This is a video of the Royal Choral Society performing the CHORUS from Handel's Messiah- the entire piece is more than 2 hours long.
Gerorge Frideric Handel: A Life With Friends
by Ellen T. Harris
Published September 29th, 2014
W.W. Norton & Company
George Frideric Handel is where the history of the modern music industry begins. Prior to Handel, skilled musicians worked for a specific ruler, the church or both. Handel essentially created the figure of the musician as artistic celebrity, and he did this in the early and mid 18th century, long before others followed the same path. Ellen T. Harris has written a Handel biography that, while not harping on the subject, certainly acknowledges the importance of Handel's market-place activity in explaining his long term significance to future listeners.
This is not to say that Harris, a professor at MIT, lacks the musical chops to explain the stylistic innovations that Handel brought to audiences- quite the opposite. Some of the most engaging portions of the book involve Harris explaining the specific effects and techniques that grabbed the attention of the audience. For example, Handel used dramatic pauses to heighten the impact of the following music.
Today, Handel is best known for his soaring "Messiah." Harris calls it the most important classical work of all time, and I'm inclined to agree, or simply defer, to her expertise. I don't think there is a single man, woman or child living in modern conditions who hasn't heard, and been touched by the Hallelujah chorus of Handel's Messiah. In her "Very Select Discography" after the end of the book, she recommends the recordings by Harmonia Mubdi (HMU 907505.52), Chamber Chorus of the University of California, Berkeley, Philharmonia Barogque Orchestra, Nicholas McGegan (includes performances of many variants made by Handel.)

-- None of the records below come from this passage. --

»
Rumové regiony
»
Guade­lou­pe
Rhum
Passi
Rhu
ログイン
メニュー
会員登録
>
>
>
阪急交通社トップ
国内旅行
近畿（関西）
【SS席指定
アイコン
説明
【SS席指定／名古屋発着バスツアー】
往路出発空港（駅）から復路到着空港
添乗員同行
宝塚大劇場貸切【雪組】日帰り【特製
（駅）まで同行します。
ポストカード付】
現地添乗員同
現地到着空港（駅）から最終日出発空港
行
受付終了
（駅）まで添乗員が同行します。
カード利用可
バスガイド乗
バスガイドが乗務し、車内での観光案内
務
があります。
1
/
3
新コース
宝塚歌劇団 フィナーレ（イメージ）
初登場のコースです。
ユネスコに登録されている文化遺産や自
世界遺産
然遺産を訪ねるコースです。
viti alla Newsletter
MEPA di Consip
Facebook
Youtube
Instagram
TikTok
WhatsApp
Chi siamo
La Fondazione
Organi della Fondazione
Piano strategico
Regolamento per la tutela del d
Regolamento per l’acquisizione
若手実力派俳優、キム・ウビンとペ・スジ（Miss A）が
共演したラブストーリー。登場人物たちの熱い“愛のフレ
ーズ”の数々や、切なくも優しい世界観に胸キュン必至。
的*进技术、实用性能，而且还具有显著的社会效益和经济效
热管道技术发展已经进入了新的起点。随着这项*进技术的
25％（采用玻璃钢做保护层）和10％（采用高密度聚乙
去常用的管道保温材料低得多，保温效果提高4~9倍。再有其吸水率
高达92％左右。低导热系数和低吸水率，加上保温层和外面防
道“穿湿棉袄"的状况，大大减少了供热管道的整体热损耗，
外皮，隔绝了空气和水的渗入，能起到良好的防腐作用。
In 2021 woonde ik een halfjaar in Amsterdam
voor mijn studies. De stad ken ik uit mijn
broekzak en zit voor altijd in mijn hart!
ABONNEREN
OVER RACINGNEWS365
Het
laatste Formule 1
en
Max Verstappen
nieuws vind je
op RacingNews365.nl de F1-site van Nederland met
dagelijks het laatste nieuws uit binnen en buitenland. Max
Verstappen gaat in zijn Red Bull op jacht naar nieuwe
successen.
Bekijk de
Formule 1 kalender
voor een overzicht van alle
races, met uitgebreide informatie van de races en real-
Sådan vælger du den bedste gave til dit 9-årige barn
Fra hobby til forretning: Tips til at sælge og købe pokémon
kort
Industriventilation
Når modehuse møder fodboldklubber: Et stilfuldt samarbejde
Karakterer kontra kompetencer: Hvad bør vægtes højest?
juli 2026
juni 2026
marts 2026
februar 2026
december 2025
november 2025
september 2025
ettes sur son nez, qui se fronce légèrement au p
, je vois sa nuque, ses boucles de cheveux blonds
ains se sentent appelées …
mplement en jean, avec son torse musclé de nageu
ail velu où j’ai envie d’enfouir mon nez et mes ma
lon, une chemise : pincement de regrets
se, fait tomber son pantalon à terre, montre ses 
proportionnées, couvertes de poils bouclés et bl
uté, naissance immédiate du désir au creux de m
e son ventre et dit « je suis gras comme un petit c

Harris draws on the underutilized source of Handel's bank records to give a fuller account of the economic life of Handel. In considering WHY Handel can be considered either the first or immediate precursor of Modern artist musicians, his financial independence from the patronage model of artistic contribution was critical. His early career is marked by his struggle to free himself from dependence while remaining cognizant of the fact that such a relationship was the norm. Here, Harris emphasizes the role that his time in Italy in convincing him that there was a new world of artistic freedom in England.
The subtitle of "A Life With Friends" testifies to Harris' fascination with Handel's social milieu and I think it is clear from her strong academic background that she must be well advised of the interest in the role of social networks in the dissemination of ideas. I thought that George Frideric Handel: A Life With Friends by Ellen T. Harris was an excellent work, and likely the go-to for a reader looking for a sophisticated take on Handel's biography, short on the "artist hero" romantic bull shit and long on interesting source material and sophisticated writing style.